[Dataset entries]
┏━━

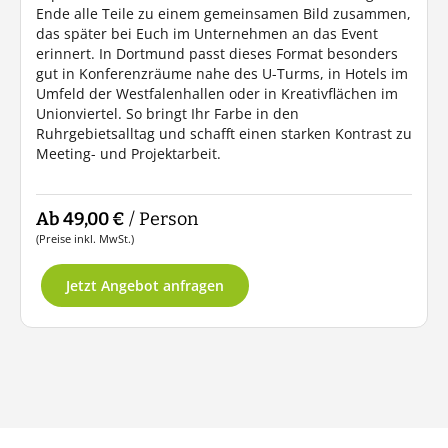
Ende alle Teile zu einem gemeinsamen Bild zusammen,
das später bei Euch im Unternehmen an das Event
erinnert. In Dortmund passt dieses Format besonders
gut in Konferenzräume nahe des U-Turms, in Hotels im
Umfeld der Westfalenhallen oder in Kreativflächen im
Unionviertel. So bringt Ihr Farbe in den
Ruhrgebietsalltag und schafft einen starken Kontrast zu
Meeting- und Projektarbeit.
Ab 49,00 €
/ Person
(Preise inkl. MwSt.)
Jetzt Angebot anfragen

┗━━

◆ **Exercise requirements**
Reproduce all the data as it stands. The pictures are not part of the copy.

◆ **Your response**
Ende alle Teile zu einem gemeinsamen Bild zusammen,
das später bei Euch im Unternehmen an das Event
erinnert. In Dortmund passt dieses Format besonders
gut in Konferenzräume nahe des U-Turms, in Hotels im
Umfeld der Westfalenhallen oder in Kreativflächen im
Unionviertel. So bringt Ihr Farbe in den
Ruhrgebietsalltag und schafft einen starken Kontrast zu
Meeting- und Projektarbeit.
Ab 49,00 €
/ Person
(Preise inkl. MwSt.)
Jetzt Angebot anfragen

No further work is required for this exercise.